Signal peptides direct the newborn protein into the endoplasmic reticulum. The signal proteins in the CAR are called single-chain variable fragments (scFv), a type of protein known as the fusion protein or the chimeric protein. Fusion proteins are proteins that are formed by combining two or more genes that code initially for different proteins but when they are translated in cells, the translation produces one or more polypeptides with functional properties derived for each of the original genes.

ScFv is a chimeric protein consisting of light and heavy immunoglobin chains that are linked to short linker peptides. The linker consists of a hydrophilic residue with glycine and serine stretches in it for flexibility as well as stretching glutamate and lysine for added solubility.

transmembrane domain

The transmembrane domain is a hydrophobic alpha helix that extends the membrane. The transmembrane domain is essential for overall receptor stability. Currently, the CD28 transmembrane domain is the most stable domain.
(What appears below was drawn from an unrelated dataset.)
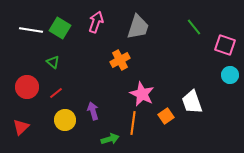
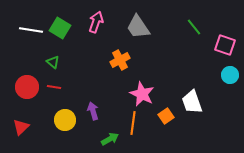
gray trapezoid: rotated 128 degrees clockwise
red line: moved 2 px left, 6 px up; rotated 48 degrees clockwise
green arrow: rotated 12 degrees counterclockwise
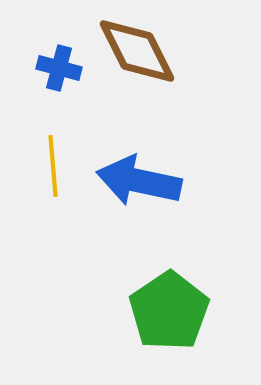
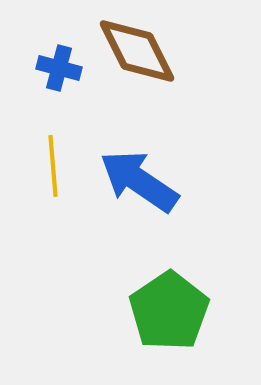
blue arrow: rotated 22 degrees clockwise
In general, transmembrane domains of the most membranous proximal components of endodomain are used. Interestingly, using the CD3-zeta transmembrane domain can result in the incorporation of artificial TCR into the original TCR, a factor that depends on the original transmitted CD3-zeta aspartic acid transmembrane. Different transmembrane domains produce different receptor stability. The CD28 transmembrane domain produces a stable receptor which is otherwise high.

Endodomain

This is the functional end of the receptor. After the introduction of the antigen, the receptors clump and the signals are transmitted to the cell. The most common endodomain component used is CD3-zeta which contains 3 ITAMs. This transmits the activation signal to the T cell after the antigen is bound. CD3-zeta may not provide a fully competent activation signal and co-stimulation signaling is required. For example, CD28 chimeric and OX40 can be used with CD3-Zeta to transmit proliferative/survival signals or all three can be used together.

The Basic Principles of Chimeric Antigen Receptor Design | Cancer ...
src: cancerdiscovery.aacrjournals.org


History

The first generation CAR was developed in 1989 by Gideon Gross and Zelig Eshhar at the Weizmann Institute, Israel. The first generation of CARs consists of extracellular binder domains, hinge regions, transmembrane domains, and one or more intracellular signal domains. Extracellular binding domains contain single-chain variable fragments (scFvs) derived from tumor antigen-reactive antibodies and usually have high specificity against tumor antigens. All CAR save CD3? the domain chain as an intracellular signal domain, which is the main transmitter of the signal. Second-generation CARs also contain co-stimulation domains, such as CD28 and/or 4-1BB. The involvement of these intracellular signaling domains increases the proliferation of T cells, cytokine secretion, resistance to apoptosis, and persistence in vivo. In addition to the co-stimulation domains, third-generation CARs combine multiple domain signaling, such as CD3z-CD28-41BB or CD3z-CD28-OX40, to increase T cell activity. Preclinical data suggest that third-generation CARs show improved effector function and persistence in vivo compared to second generation CAR. Recently, a fourth-generation CAR (also known as armored TRUCK or CAR), combines second-generation CAR expression with factors that increase anti-tumoral activity (eg, cytokines, co-stimulatory ligands).

The evolution of CAR therapy is an excellent example of basic research applications to clinics. The PI3K binding site used is identified in CD28 co-receptor, whereas the ITAM motif is identified as the target of CD4 and CD8-p56lck complexes.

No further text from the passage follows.